→ **TASK**
Reproduce the full set of records verbatim.

DATA section start

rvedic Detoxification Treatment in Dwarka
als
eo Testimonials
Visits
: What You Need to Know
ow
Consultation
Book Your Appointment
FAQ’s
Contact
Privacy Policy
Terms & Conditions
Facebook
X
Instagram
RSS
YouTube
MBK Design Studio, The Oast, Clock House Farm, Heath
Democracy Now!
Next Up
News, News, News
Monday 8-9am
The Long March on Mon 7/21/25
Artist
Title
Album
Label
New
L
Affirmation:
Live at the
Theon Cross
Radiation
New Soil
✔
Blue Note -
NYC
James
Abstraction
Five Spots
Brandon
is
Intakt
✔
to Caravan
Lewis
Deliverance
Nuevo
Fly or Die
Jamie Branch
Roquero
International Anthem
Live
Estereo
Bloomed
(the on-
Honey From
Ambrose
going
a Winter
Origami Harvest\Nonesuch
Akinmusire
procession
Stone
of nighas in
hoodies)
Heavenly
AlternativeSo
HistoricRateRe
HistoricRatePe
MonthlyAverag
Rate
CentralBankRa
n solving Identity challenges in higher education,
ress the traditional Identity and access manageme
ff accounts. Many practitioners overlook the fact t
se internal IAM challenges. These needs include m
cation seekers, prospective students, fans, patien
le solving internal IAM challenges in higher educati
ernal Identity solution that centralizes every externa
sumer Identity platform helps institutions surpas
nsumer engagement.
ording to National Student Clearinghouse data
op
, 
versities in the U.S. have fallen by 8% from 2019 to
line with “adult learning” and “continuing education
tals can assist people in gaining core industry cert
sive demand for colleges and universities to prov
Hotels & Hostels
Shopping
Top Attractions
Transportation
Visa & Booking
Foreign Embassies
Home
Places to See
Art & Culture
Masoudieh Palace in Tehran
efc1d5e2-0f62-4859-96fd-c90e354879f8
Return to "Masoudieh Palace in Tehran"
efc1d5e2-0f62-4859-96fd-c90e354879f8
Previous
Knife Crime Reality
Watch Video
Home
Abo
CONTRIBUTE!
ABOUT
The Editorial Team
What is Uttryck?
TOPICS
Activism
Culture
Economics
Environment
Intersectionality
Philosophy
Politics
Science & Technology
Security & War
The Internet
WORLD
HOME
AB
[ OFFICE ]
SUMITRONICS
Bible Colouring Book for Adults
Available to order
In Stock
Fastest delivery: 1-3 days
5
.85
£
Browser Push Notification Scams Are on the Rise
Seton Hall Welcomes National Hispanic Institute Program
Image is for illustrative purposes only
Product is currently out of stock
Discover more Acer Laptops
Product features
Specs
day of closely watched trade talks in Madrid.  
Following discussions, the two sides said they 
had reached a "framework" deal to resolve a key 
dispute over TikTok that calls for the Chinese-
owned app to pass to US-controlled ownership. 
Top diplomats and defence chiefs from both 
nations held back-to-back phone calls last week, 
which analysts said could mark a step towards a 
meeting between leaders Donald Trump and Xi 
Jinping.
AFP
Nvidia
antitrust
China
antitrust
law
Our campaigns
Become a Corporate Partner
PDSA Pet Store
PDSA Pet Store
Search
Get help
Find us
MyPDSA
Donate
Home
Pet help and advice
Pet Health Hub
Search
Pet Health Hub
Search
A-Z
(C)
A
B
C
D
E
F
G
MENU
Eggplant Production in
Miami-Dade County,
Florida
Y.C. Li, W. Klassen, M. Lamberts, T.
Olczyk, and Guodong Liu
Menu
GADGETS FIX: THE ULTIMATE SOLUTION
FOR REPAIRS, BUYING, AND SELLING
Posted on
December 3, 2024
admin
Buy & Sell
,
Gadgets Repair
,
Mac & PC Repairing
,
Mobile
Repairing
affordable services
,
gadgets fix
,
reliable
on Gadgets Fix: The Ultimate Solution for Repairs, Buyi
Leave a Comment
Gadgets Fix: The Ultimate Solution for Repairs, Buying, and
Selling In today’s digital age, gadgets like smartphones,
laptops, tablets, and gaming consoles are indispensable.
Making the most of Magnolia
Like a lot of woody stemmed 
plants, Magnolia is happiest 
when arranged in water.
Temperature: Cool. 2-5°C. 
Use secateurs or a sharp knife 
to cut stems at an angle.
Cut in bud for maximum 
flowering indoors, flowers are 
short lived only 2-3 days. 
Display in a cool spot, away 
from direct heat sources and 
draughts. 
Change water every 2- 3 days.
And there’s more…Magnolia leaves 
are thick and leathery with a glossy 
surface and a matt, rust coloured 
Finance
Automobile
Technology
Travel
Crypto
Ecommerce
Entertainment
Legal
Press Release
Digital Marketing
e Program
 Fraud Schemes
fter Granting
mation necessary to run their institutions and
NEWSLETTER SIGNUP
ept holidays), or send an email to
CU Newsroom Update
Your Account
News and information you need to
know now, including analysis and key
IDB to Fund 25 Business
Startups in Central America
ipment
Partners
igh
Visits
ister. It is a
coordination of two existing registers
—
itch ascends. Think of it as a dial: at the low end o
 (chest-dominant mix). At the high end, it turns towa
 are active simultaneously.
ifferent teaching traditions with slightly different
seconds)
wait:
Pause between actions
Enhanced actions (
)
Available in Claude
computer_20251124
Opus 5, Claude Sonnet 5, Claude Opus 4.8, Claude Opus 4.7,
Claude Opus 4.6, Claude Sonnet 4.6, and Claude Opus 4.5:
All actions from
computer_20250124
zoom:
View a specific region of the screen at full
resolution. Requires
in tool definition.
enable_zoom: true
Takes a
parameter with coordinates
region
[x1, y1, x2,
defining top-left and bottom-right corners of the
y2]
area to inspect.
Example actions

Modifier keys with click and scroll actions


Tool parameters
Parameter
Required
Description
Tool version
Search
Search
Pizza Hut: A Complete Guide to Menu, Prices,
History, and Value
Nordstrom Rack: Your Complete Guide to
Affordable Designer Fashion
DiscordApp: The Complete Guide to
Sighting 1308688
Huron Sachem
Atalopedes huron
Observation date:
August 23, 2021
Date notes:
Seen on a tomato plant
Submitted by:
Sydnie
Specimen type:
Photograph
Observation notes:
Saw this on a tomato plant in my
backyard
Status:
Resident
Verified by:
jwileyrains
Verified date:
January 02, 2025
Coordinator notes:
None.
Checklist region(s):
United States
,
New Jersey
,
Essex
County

DATA section end

→ **WRITTEN ANSWER**
rvedic Detoxification Treatment in Dwarka
als
eo Testimonials
Visits
: What You Need to Know
ow
Consultation
Book Your Appointment
FAQ’s
Contact
Privacy Policy
Terms & Conditions
Facebook
X
Instagram
RSS
YouTube
MBK Design Studio, The Oast, Clock House Farm, Heath
Democracy Now!
Next Up
News, News, News
Monday 8-9am
The Long March on Mon 7/21/25
Artist
Title
Album
Label
New
L
Affirmation:
Live at the
Theon Cross
Radiation
New Soil
✔
Blue Note -
NYC
James
Abstraction
Five Spots
Brandon
is
Intakt
✔
to Caravan
Lewis
Deliverance
Nuevo
Fly or Die
Jamie Branch
Roquero
International Anthem
Live
Estereo
Bloomed
(the on-
Honey From
Ambrose
going
a Winter
Origami Harvest\Nonesuch
Akinmusire
procession
Stone
of nighas in
hoodies)
Heavenly
AlternativeSo
HistoricRateRe
HistoricRatePe
MonthlyAverag
Rate
CentralBankRa
n solving Identity challenges in higher education,
ress the traditional Identity and access manageme
ff accounts. Many practitioners overlook the fact t
se internal IAM challenges. These needs include m
cation seekers, prospective students, fans, patien
le solving internal IAM challenges in higher educati
ernal Identity solution that centralizes every externa
sumer Identity platform helps institutions surpas
nsumer engagement.
ording to National Student Clearinghouse data
op
, 
versities in the U.S. have fallen by 8% from 2019 to
line with “adult learning” and “continuing education
tals can assist people in gaining core industry cert
sive demand for colleges and universities to prov
Hotels & Hostels
Shopping
Top Attractions
Transportation
Visa & Booking
Foreign Embassies
Home
Places to See
Art & Culture
Masoudieh Palace in Tehran
efc1d5e2-0f62-4859-96fd-c90e354879f8
Return to "Masoudieh Palace in Tehran"
efc1d5e2-0f62-4859-96fd-c90e354879f8
Previous
Knife Crime Reality
Watch Video
Home
Abo
CONTRIBUTE!
ABOUT
The Editorial Team
What is Uttryck?
TOPICS
Activism
Culture
Economics
Environment
Intersectionality
Philosophy
Politics
Science & Technology
Security & War
The Internet
WORLD
HOME
AB
[ OFFICE ]
SUMITRONICS
Bible Colouring Book for Adults
Available to order
In Stock
Fastest delivery: 1-3 days
5
.85
£
Browser Push Notification Scams Are on the Rise
Seton Hall Welcomes National Hispanic Institute Program
Image is for illustrative purposes only
Product is currently out of stock
Discover more Acer Laptops
Product features
Specs
day of closely watched trade talks in Madrid.  
Following discussions, the two sides said they 
had reached a "framework" deal to resolve a key 
dispute over TikTok that calls for the Chinese-
owned app to pass to US-controlled ownership. 
Top diplomats and defence chiefs from both 
nations held back-to-back phone calls last week, 
which analysts said could mark a step towards a 
meeting between leaders Donald Trump and Xi 
Jinping.
AFP
Nvidia
antitrust
China
antitrust
law
Our campaigns
Become a Corporate Partner
PDSA Pet Store
PDSA Pet Store
Search
Get help
Find us
MyPDSA
Donate
Home
Pet help and advice
Pet Health Hub
Search
Pet Health Hub
Search
A-Z
(C)
A
B
C
D
E
F
G
MENU
Eggplant Production in
Miami-Dade County,
Florida
Y.C. Li, W. Klassen, M. Lamberts, T.
Olczyk, and Guodong Liu
Menu
GADGETS FIX: THE ULTIMATE SOLUTION
FOR REPAIRS, BUYING, AND SELLING
Posted on
December 3, 2024
admin
Buy & Sell
,
Gadgets Repair
,
Mac & PC Repairing
,
Mobile
Repairing
affordable services
,
gadgets fix
,
reliable
on Gadgets Fix: The Ultimate Solution for Repairs, Buyi
Leave a Comment
Gadgets Fix: The Ultimate Solution for Repairs, Buying, and
Selling In today’s digital age, gadgets like smartphones,
laptops, tablets, and gaming consoles are indispensable.
Making the most of Magnolia
Like a lot of woody stemmed 
plants, Magnolia is happiest 
when arranged in water.
Temperature: Cool. 2-5°C. 
Use secateurs or a sharp knife 
to cut stems at an angle.
Cut in bud for maximum 
flowering indoors, flowers are 
short lived only 2-3 days. 
Display in a cool spot, away 
from direct heat sources and 
draughts. 
Change water every 2- 3 days.
And there’s more…Magnolia leaves 
are thick and leathery with a glossy 
surface and a matt, rust coloured 
Finance
Automobile
Technology
Travel
Crypto
Ecommerce
Entertainment
Legal
Press Release
Digital Marketing
e Program
 Fraud Schemes
fter Granting
mation necessary to run their institutions and
NEWSLETTER SIGNUP
ept holidays), or send an email to
CU Newsroom Update
Your Account
News and information you need to
know now, including analysis and key
IDB to Fund 25 Business
Startups in Central America
ipment
Partners
igh
Visits
ister. It is a
coordination of two existing registers
—
itch ascends. Think of it as a dial: at the low end o
 (chest-dominant mix). At the high end, it turns towa
 are active simultaneously.
ifferent teaching traditions with slightly different
seconds)
wait:
Pause between actions
Enhanced actions (
)
Available in Claude
computer_20251124
Opus 5, Claude Sonnet 5, Claude Opus 4.8, Claude Opus 4.7,
Claude Opus 4.6, Claude Sonnet 4.6, and Claude Opus 4.5:
All actions from
computer_20250124
zoom:
View a specific region of the screen at full
resolution. Requires
in tool definition.
enable_zoom: true
Takes a
parameter with coordinates
region
[x1, y1, x2,
defining top-left and bottom-right corners of the
y2]
area to inspect.
Example actions

Modifier keys with click and scroll actions


Tool parameters
Parameter
Required
Description
Tool version
Search
Search
Pizza Hut: A Complete Guide to Menu, Prices,
History, and Value
Nordstrom Rack: Your Complete Guide to
Affordable Designer Fashion
DiscordApp: The Complete Guide to
Sighting 1308688
Huron Sachem
Atalopedes huron
Observation date:
August 23, 2021
Date notes:
Seen on a tomato plant
Submitted by:
Sydnie
Specimen type:
Photograph
Observation notes:
Saw this on a tomato plant in my
backyard
Status:
Resident
Verified by:
jwileyrains
Verified date:
January 02, 2025
Coordinator notes:
None.
Checklist region(s):
United States
,
New Jersey
,
Essex
County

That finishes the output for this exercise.